# Problem:
Ignoring every picture, transcribe the data in full as it stands.

Transcribed page contents
● ● ● ● ● ● ●
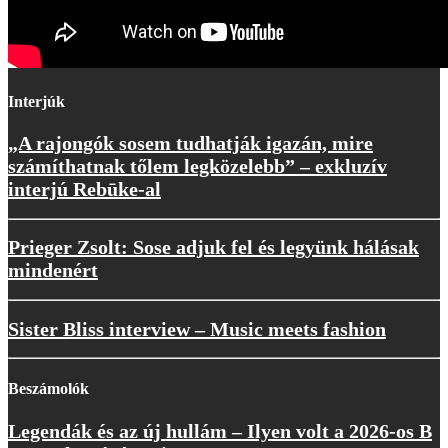
Interjúk
„A rajongók sosem tudhatják igazán, mire
számíthatnak tőlem legközelebb” – exkluzív
interjú Rebūke-al
Prieger Zsolt: Sose adjuk fel és legyünk hálásak
mindenért
Sister Bliss interview – Music meets fashion
Beszámolók
Legendák és az új hullám – Ilyen volt a 2026-os B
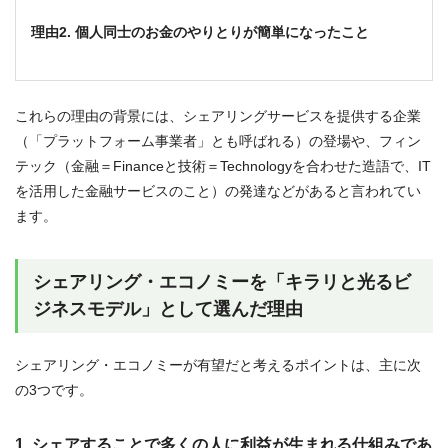
理由2. 個人同士のお金のやりとりが簡単になったこと
これらの理由の背景には、シェアリングサービスを提供する企業
（「プラットフォーム事業者」とも呼ばれる）の登場や、フィン
テック（金融＝Financeと技術＝Technologyを合わせた造語で、IT
を活用した金融サービスのこと）の発達などがあると言われてい
ます。
シェアリング・エコノミーを「キラリと光るビ
ジネスモデル」として選んだ理由
シェアリング・エコノミーが有望だと考えるポイントは、主に次
の3つです。
1. シェアすることで多くの人に利益が生まれる仕組みであ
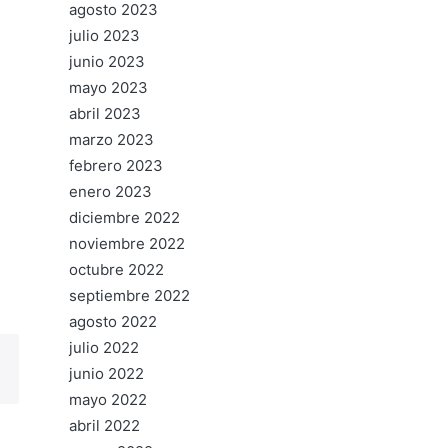
agosto 2023
julio 2023
junio 2023
mayo 2023
abril 2023
marzo 2023
febrero 2023
enero 2023
diciembre 2022
noviembre 2022
octubre 2022
septiembre 2022
agosto 2022
julio 2022
junio 2022
mayo 2022
abril 2022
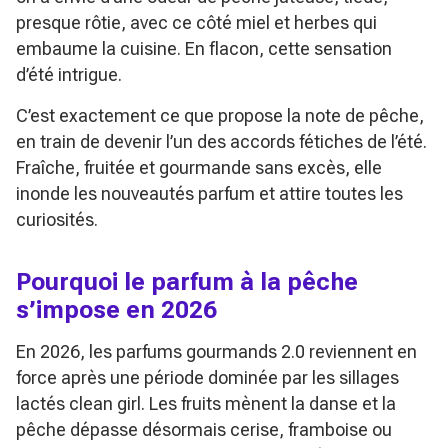
presque rôtie, avec ce côté miel et herbes qui
embaume la cuisine. En flacon, cette sensation
d’été intrigue.
C’est exactement ce que propose la note de pêche,
en train de devenir l’un des accords fétiches de l’été.
Fraîche, fruitée et gourmande sans excès, elle
inonde les nouveautés parfum et attire toutes les
curiosités.
Pourquoi le parfum à la pêche
s’impose en 2026
En 2026, les parfums gourmands 2.0 reviennent en
force après une période dominée par les sillages
lactés clean girl. Les fruits mènent la danse et la
pêche dépasse désormais cerise, framboise ou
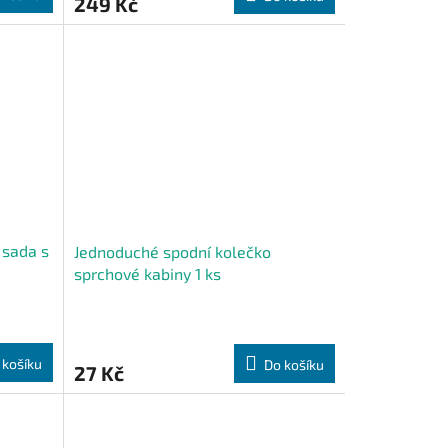
249 Kč
 sada s
Jednoduché spodní kolečko
sprchové kabiny 1 ks
 košíku
Do košíku
27 Kč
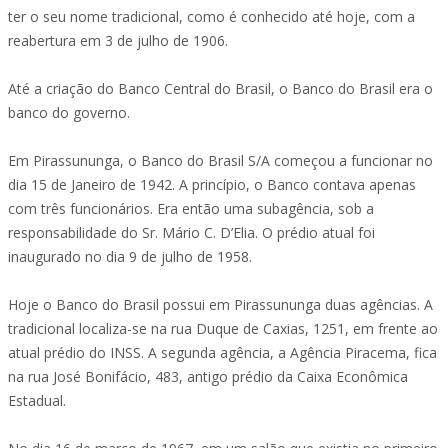
ter o seu nome tradicional, como é conhecido até hoje, com a
reabertura em 3 de julho de 1906.
Até a criação do Banco Central do Brasil, o Banco do Brasil era o
banco do governo.
Em Pirassununga, o Banco do Brasil S/A começou a funcionar no
dia 15 de Janeiro de 1942. A princípio, o Banco contava apenas
com três funcionários. Era então uma subagência, sob a
responsabilidade do Sr. Mário C. D’Elia. O prédio atual foi
inaugurado no dia 9 de julho de 1958.
Hoje o Banco do Brasil possui em Pirassununga duas agências. A
tradicional localiza-se na rua Duque de Caxias, 1251, em frente ao
atual prédio do INSS. A segunda agência, a Agência Piracema, fica
na rua José Bonifácio, 483, antigo prédio da Caixa Econômica
Estadual.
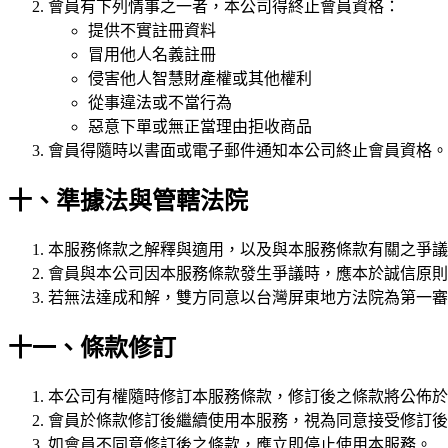
會員有下列情事之一者，本公司得終止會員資格：
提供不實註冊資料
冒用他人名義註冊
侵害他人智慧財產權或其他權利
從事違法或不當行為
惡意下單或無正當理由拒收商品
會員得隨時以書面或電子郵件通知本公司終止會員資格。
十、準據法與管轄法院
本服務條款之解釋與適用，以及與本服務條款有關之爭議
會員與本公司因本服務條款發生爭議時，應本於誠信原則
若無法達成和解，雙方同意以台灣屏東地方法院為第一審
十一、條款修訂
本公司有權隨時修訂本服務條款，修訂後之條款將公佈於
會員於條款修訂後繼續使用本服務，視為同意接受修訂後
如會員不同意修訂後之條款，應立即停止使用本服務。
● ● ● ● ● ● ●
# Written answer:
Interjúk
„A rajongók sosem tudhatják igazán, mire
számíthatnak tőlem legközelebb” – exkluzív
interjú Rebūke-al
Prieger Zsolt: Sose adjuk fel és legyünk hálásak
mindenért
Sister Bliss interview – Music meets fashion
Beszámolók
Legendák és az új hullám – Ilyen volt a 2026-os B
理由2. 個人同士のお金のやりとりが簡単になったこと
これらの理由の背景には、シェアリングサービスを提供する企業
（「プラットフォーム事業者」とも呼ばれる）の登場や、フィン
テック（金融＝Financeと技術＝Technologyを合わせた造語で、IT
を活用した金融サービスのこと）の発達などがあると言われてい
ます。
シェアリング・エコノミーを「キラリと光るビ
ジネスモデル」として選んだ理由
シェアリング・エコノミーが有望だと考えるポイントは、主に次
の3つです。
1. シェアすることで多くの人に利益が生まれる仕組みであ
agosto 2023
julio 2023
junio 2023
mayo 2023
abril 2023
marzo 2023
febrero 2023
enero 2023
diciembre 2022
noviembre 2022
octubre 2022
septiembre 2022
agosto 2022
julio 2022
junio 2022
mayo 2022
abril 2022
presque rôtie, avec ce côté miel et herbes qui
embaume la cuisine. En flacon, cette sensation
d’été intrigue.
C’est exactement ce que propose la note de pêche,
en train de devenir l’un des accords fétiches de l’été.
Fraîche, fruitée et gourmande sans excès, elle
inonde les nouveautés parfum et attire toutes les
curiosités.
Pourquoi le parfum à la pêche
s’impose en 2026
En 2026, les parfums gourmands 2.0 reviennent en
force après une période dominée par les sillages
lactés clean girl. Les fruits mènent la danse et la
pêche dépasse désormais cerise, framboise ou
249 Kč
 sada s
Jednoduché spodní kolečko
sprchové kabiny 1 ks
 košíku
Do košíku
27 Kč
ter o seu nome tradicional, como é conhecido até hoje, com a
reabertura em 3 de julho de 1906.
Até a criação do Banco Central do Brasil, o Banco do Brasil era o
banco do governo.
Em Pirassununga, o Banco do Brasil S/A começou a funcionar no
dia 15 de Janeiro de 1942. A princípio, o Banco contava apenas
com três funcionários. Era então uma subagência, sob a
responsabilidade do Sr. Mário C. D’Elia. O prédio atual foi
inaugurado no dia 9 de julho de 1958.
Hoje o Banco do Brasil possui em Pirassununga duas agências. A
tradicional localiza-se na rua Duque de Caxias, 1251, em frente ao
atual prédio do INSS. A segunda agência, a Agência Piracema, fica
na rua José Bonifácio, 483, antigo prédio da Caixa Econômica
Estadual.
會員有下列情事之一者，本公司得終止會員資格：
提供不實註冊資料
冒用他人名義註冊
侵害他人智慧財產權或其他權利
從事違法或不當行為
惡意下單或無正當理由拒收商品
會員得隨時以書面或電子郵件通知本公司終止會員資格。
十、準據法與管轄法院
本服務條款之解釋與適用，以及與本服務條款有關之爭議
會員與本公司因本服務條款發生爭議時，應本於誠信原則
若無法達成和解，雙方同意以台灣屏東地方法院為第一審
十一、條款修訂
本公司有權隨時修訂本服務條款，修訂後之條款將公佈於
會員於條款修訂後繼續使用本服務，視為同意接受修訂後
如會員不同意修訂後之條款，應立即停止使用本服務。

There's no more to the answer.